Si on reprend le dernier rapport d’Eudravigilance à propos du vaccin Comirnaty de Pfizer en date du 6 octobre, les effets secondaires plausibles nouveaux sont l’érythème polyforme (bénin, 26 cas plausibles), les paresthésies/dysesthésies (effet secondaire assez fréquent après n’importe quel vaccin, 21 793 cas plausibles), la fatigue, la baisse d’appétit et les sueurs nocturnes (fréquence estimée à 1%). En revanche, les troubles menstruels rapportés par certaines femmes n’ont aucun lien avec le vaccin, de même que les glomérulonéphrites et syndromes néphrotiques, pour lesquels la surveillance se poursuit néanmoins.
Si l’on reprend la liste des effets secondaires potentiellement graves et/ou handicapants connus à l’heure actuelle de Comirnaty, on retrouve les allergies (comme pour tout médicament), les paralysies faciales périphériques (commun à tous les vaccins ou infections), la myopéricardite… et c’est tout. Au 16 juillet 2021, aucun décès n’avait été rapporté à la vaccination anti-covid en France.
Verdict : Non, les vaccins anti-covid19 n’entraînent que peu d’effets secondaires, et aucun décès à ce jour n’a pu être relié à la vaccination.

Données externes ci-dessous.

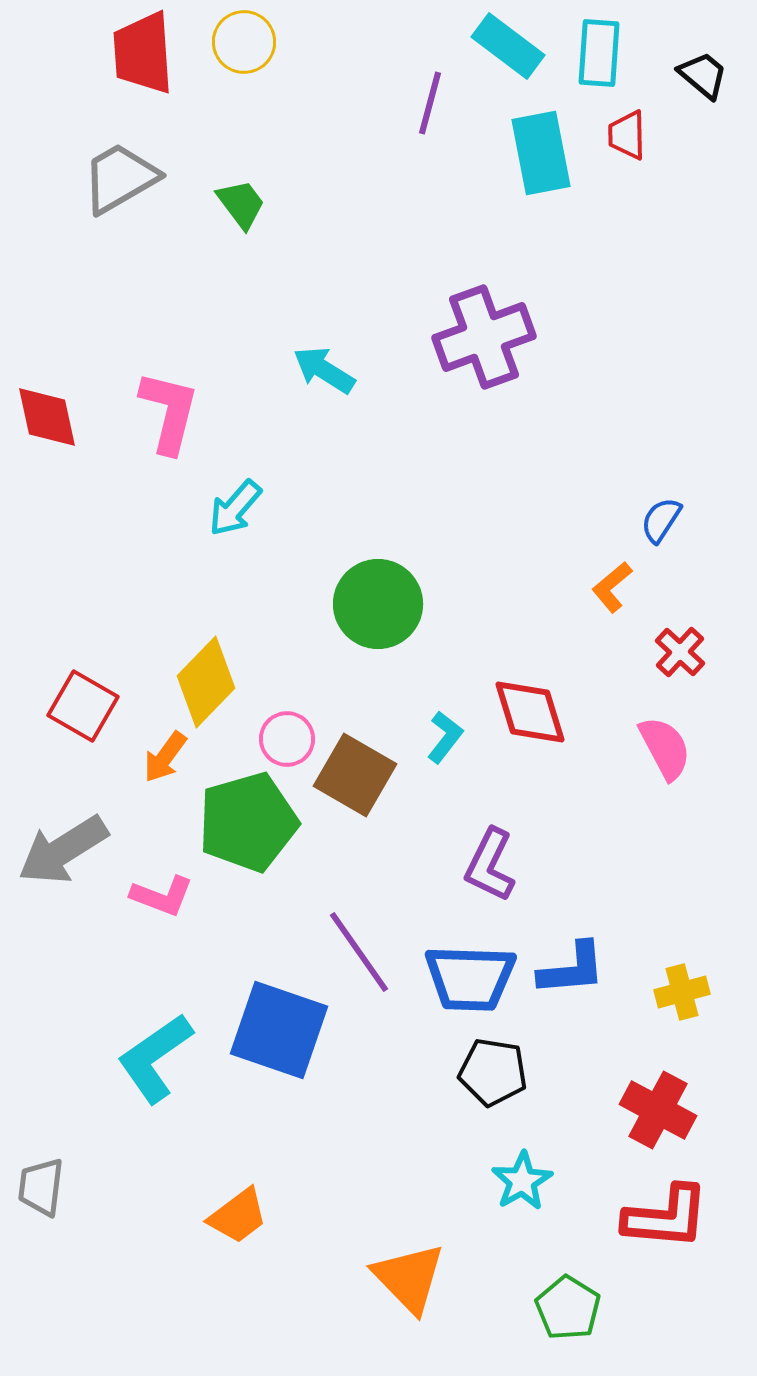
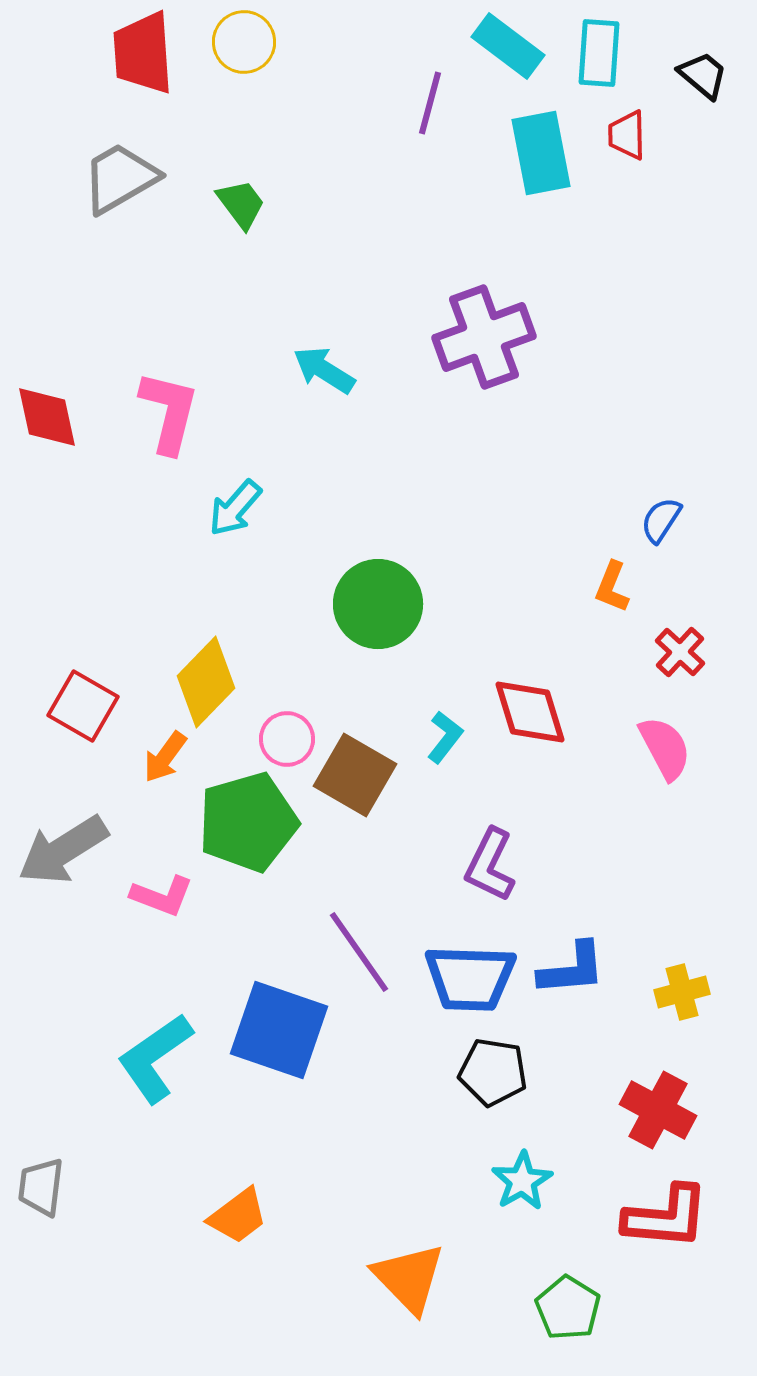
orange L-shape at (612, 587): rotated 28 degrees counterclockwise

« Mal prescrits, mal utilisés, [les antidépresseurs] peuvent mettre le feu dans le cerveau et être à l’origine de détérioration cérébrale (troubles de mémoire, voire Alzheimer), modifications du comportement (agitation, confusion mentale, désinhibition…), malformations du fœtus, accidents de toute sorte (voitures, chutes notamment des personnes âgées) et jusqu’à des actes de violence de type infanticides, homicides, suicides. »
Encore une fois, c’est présenté de manière très trompeuse. Les antidépresseurs sont les médicaments psychotropes les mieux tolérés. Ils ne présentent que peu d’effets secondaires, et s’ils peuvent en effet entraîner des troubles du comportement, de l’humeur ou de l’anxiété ainsi que des troubles de la mémoire, ce n’est que dans 0.1-10% des cas.

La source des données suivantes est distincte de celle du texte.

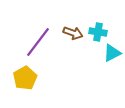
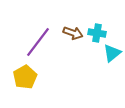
cyan cross: moved 1 px left, 1 px down
cyan triangle: rotated 12 degrees counterclockwise
yellow pentagon: moved 1 px up
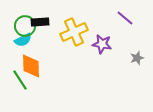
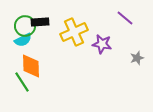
green line: moved 2 px right, 2 px down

En revanche, les antidépresseurs n’entraînent pas de maladie d’Alzheimer, et ce sont même des candidats très sérieux en prévention de son apparition, voire en traitement pour freiner sa progression, bien que les études aient seulement été réalisées sur des rats.

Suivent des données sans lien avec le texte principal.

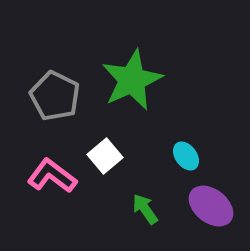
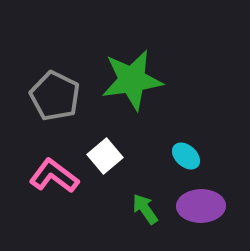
green star: rotated 16 degrees clockwise
cyan ellipse: rotated 12 degrees counterclockwise
pink L-shape: moved 2 px right
purple ellipse: moved 10 px left; rotated 39 degrees counterclockwise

Les malformations fœtales, bien que rares, sont connues en cas de traitement antidépresseur, raison pour laquelle ils sont contre-indiqués chez la femme enceinte, sauf si le bénéfice pour la mère est supérieur au risque pour le bébé.
Concernant les accidents et les actes de violence, aucune source n’est donnée et la phrase est trop vague pour être vérifiée telle quelle. On peut imaginer que les effets secondaires connus des antidépresseurs pourraient en théorie amener à ce genre de comportements, mais rien ne le prouve à l’heure actuelle.
Verdict : Non, les antidépresseurs n’entraînent pas de maladie d’Alzheimer et les effets secondaires sont peu fréquents.
Nous ne nous étendrons pas sur la fin de l’article principalement composée de propos complotistes, et nous nous contenterons de cette réponse objective de simple fact-checking.
Pour résumer :
- Non, un psychiatre ne peut pas décider seul de vous hospitaliser sous contrainte plus de 24h.
- Non, on ne peut pas être attaché et drogué, du moins pas plus de 24h, et la sismothérapie ne peut pas être faite sous contrainte.
- Non, on ne peut pas imposer des traitements pendant les 12 premiers jours d’une HSC (ni même après, d’ailleurs).
- Non, le recours à un psychiatre n’implique pas nécessairement de prescription médicamenteuse.
- Oui, la psychiatrie a démontré son efficacité dans le traitement des troubles psychiatriques.
- Oui, la sismothérapie est efficace dans certaines indications.
- Non, la sismothérapie ne dégrade pas les fonctions intellectuelles à court ni à moyen terme.
- Non, les vaccins anti-covid19 n’entraînent que peu d’effets secondaires, et aucun décès à ce jour n’a pu être relié à la vaccination.
- Non, les antidépresseurs n’entraînent pas de maladie d’Alzheimer et les effets secondaires sont peu fréquents.